We’re now a few days away from the Ironman World Championship in Kona and I’ve been thinking a lot about my pre-race routine and meal. I don’t want to get to the Start Line and realize that I ate the wrong type of food the night before. Luckily I have the best coach, Paula Newby-Fraser, and a great sports dietitian, Leslie Bonci, to keep me in check and monitor my pre-race routine and meals.
Before I eat anything, I think about if it’s going to help or hinder me on race day. The most important thing will be sticking to foods that I know work well and will keep me fueled for the entire race, especially on the different course setting of Hawaii where it can get really hot and windy.

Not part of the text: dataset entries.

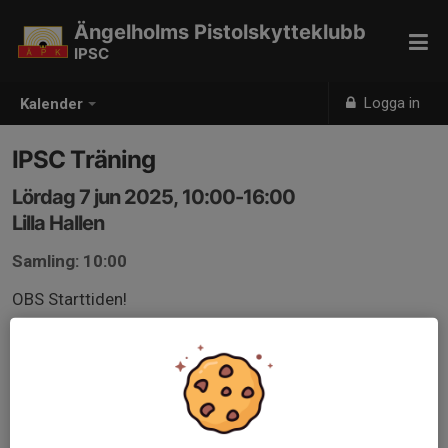
Ängelholms Pistolskytteklubb
IPSC
Logga in
Kalender
IPSC Träning
Lördag 7 jun 2025, 10:00-16:00
Lilla Hallen
Samling: 10:00
OBS Starttiden!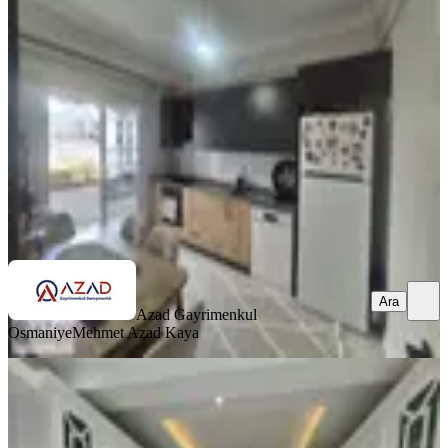
Merkez, Ulaşlı Mahallesi
3+1
·
140 m²
·
5. Kat
·
11.07.2026
4.000.000 ₺
Azad Gayrimenkul Osmaniye
Mehmet Azad Kaya
Ara
Ara
Azad Gayrimenkul
Osmaniye
Mehmet Azad Kaya
BALKONLU
Azad-fakıuşağı Mah. Polis Karakolu
Civarı Satılık 4+1 Daire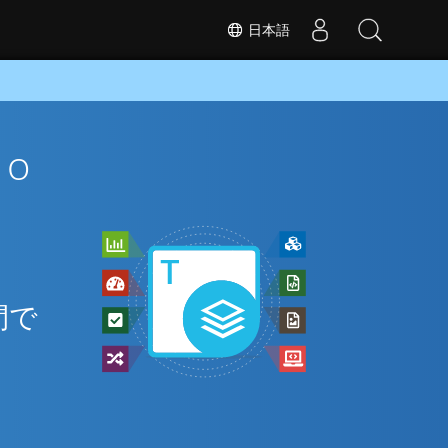
日本語
Go
間で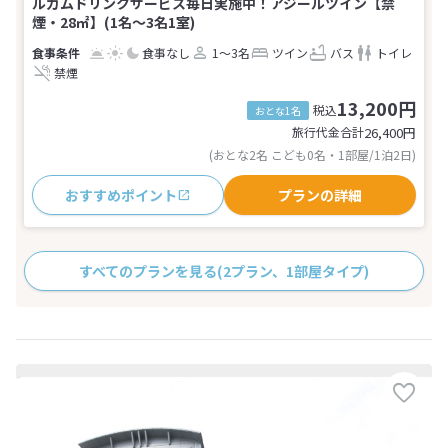
ルカムドリンクサービス毎日実施中！アジールツイン【禁
煙・28㎡】(1名～3名1室)
食事なし
1～3名
ツイン
バス
トイレ
禁煙
13,200円
税込
おとな1名
旅行代金合計
26,400
円
(おとな2名 こども0名・1部屋/1泊2日)
おすすめポイント
プランの詳細
すべてのプランを見る
(2プラン、1部屋タイプ)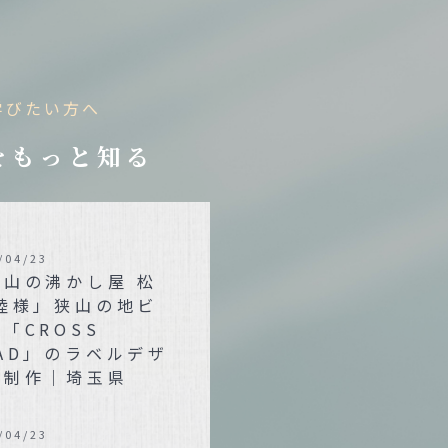
学びたい方へ
をもっと知る
/04/23
狭山の沸かし屋 松
 陸様」狭山の地ビ
「CROSS
AD」のラベルデザ
ン制作｜埼玉県
/04/23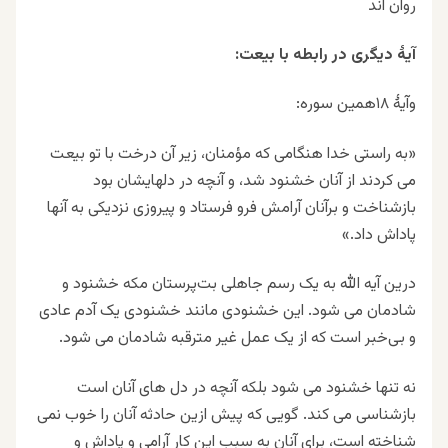
روان اند
آیۀ دیگری در رابطه با بیعت:
وآیۀ ۱۸همین سوره
:
«به راستی خدا هنگامی که مؤمنان، زیر آن درخت با تو بیعت
می کردند از آنان خشنود شد، و آنچه در دلهایشان بود
بازشناخت و برآنان آرامش فرو فرستاد و پیروزی نزدیکی به آنها
پاداش داد.»
درین آیه الله به یک رسم جاهلی بت‌پرستان مکه خشنود و
شادمان می شود. این خشنودی مانند خشنودی یک آدم عادی
و بی‌خبر است که از یک عمل غیر مترقبه شادمان می شود.
نه تنها خشنود می شود بلکه آنچه در دل های آنان است
بازشناسی می کند. گویی که پیش ازین حادثه آنان را خوب نمی
شناخته است، برای آنان به سبب این کار آرامی و پاداش و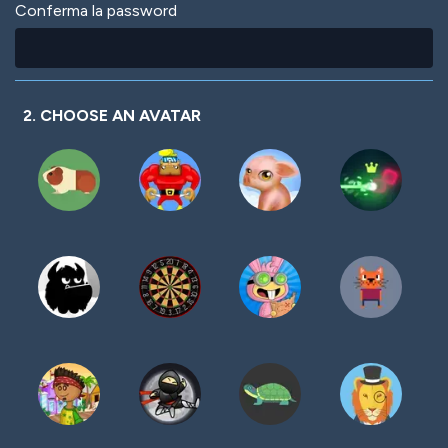
Conferma la password
2. CHOOSE AN AVATAR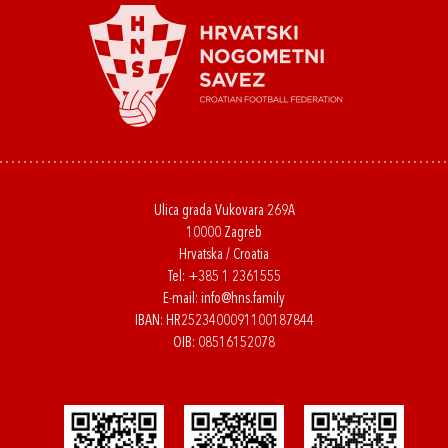
Ulica grada Vukovara 269A
10000 Zagreb
Hrvatska / Croatia
Tel:
+385 1 2361555
E-mail:
info@hns.family
IBAN: HR2523400091100187844
OIB: 08516152078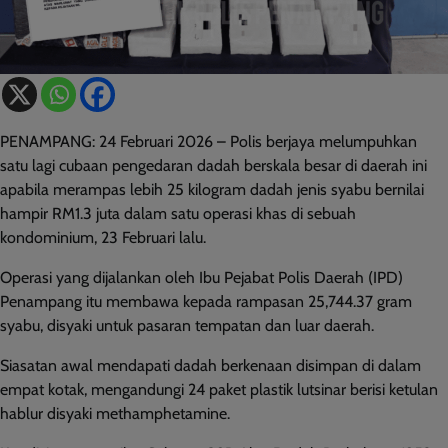
PENAMPANG: 24 Februari 2026 – Polis berjaya melumpuhkan
satu lagi cubaan pengedaran dadah berskala besar di daerah ini
apabila merampas lebih 25 kilogram dadah jenis syabu bernilai
hampir RM1.3 juta dalam satu operasi khas di sebuah
kondominium, 23 Februari lalu.
Operasi yang dijalankan oleh Ibu Pejabat Polis Daerah (IPD)
Penampang itu membawa kepada rampasan 25,744.37 gram
syabu, disyaki untuk pasaran tempatan dan luar daerah.
Siasatan awal mendapati dadah berkenaan disimpan di dalam
empat kotak, mengandungi 24 paket plastik lutsinar berisi ketulan
hablur disyaki methamphetamine.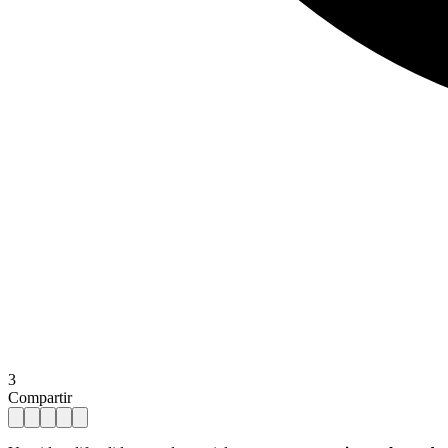
3
Compartir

Leslie told me I should start prepping my nutrition for the Ironman three days leading up to the race. I’ll be increasing my carbohydrate and fluid intake a little bit each day, which will be important come race day when I need it the most.
The night before the race, I’ll eat something light with carbs and protein early in the night around 5:00 or 6:00 pm. My go-to recipe from Leslie is chicken and vegetable stir fry because it’s really easy to make and tastes great! It also has everything I need in it – chicken for the protein to limit muscle breakdown; vegetables and rice for carbs; oil for fuel and nuts for protein; plus fat and sodium. There’s also pineapple in the dish, which acts as an anti-inflammatory. Every little bit helps on the course!
About 90 minutes before bed I’ll have a glass of lowfat milk and a large handful of trail mix made up of cereal, dried fruit, salted nuts and mini pretzels. This will help top off my glycogen stores and gives me more fuel for race day. The extra salt will also help prevent sodium loss on race day.
Race morning will be the final time I get a good meal in my body until I’ve completed 140.6 miles – after that, I’m sure I’ll be eating anything in sight! For breakfast, I’ll have an English muffin with peanut butter and honey, a banana and another large glass of lowfat milk. This meal will give me a good balance of carbs, protein and healthy fat to help me keep going on the Kona course.
Thanks to a great team, I’ve learned a lot about nutrition and balance since I started this journey back in February. It’s essential to eat a good balance at each meal and eat foods that will help fuel my body for the next day of training or the next workout. I’m excited to put it all to the test in a few days!
Chicken & Veggie Stir Fry
- 1 sliced chicken breast
- 2 cups Asian vegetables
- 1 Tbsp olive oil
- 2 Tbsp salted nuts
- 1 cup brown rice
- Soy sauce or teriyaki sauce to taste
- Sliced or chopped pineapple, to taste
Sauté chicken and vegetables in 1 Tbsp olive oil
Add 2 Tbsp of salted nuts on top and serve over 1 cup of cooked brown rice.
Add soy sauce or teriyaki sauce to taste, and serve with sliced or chopped pineapple.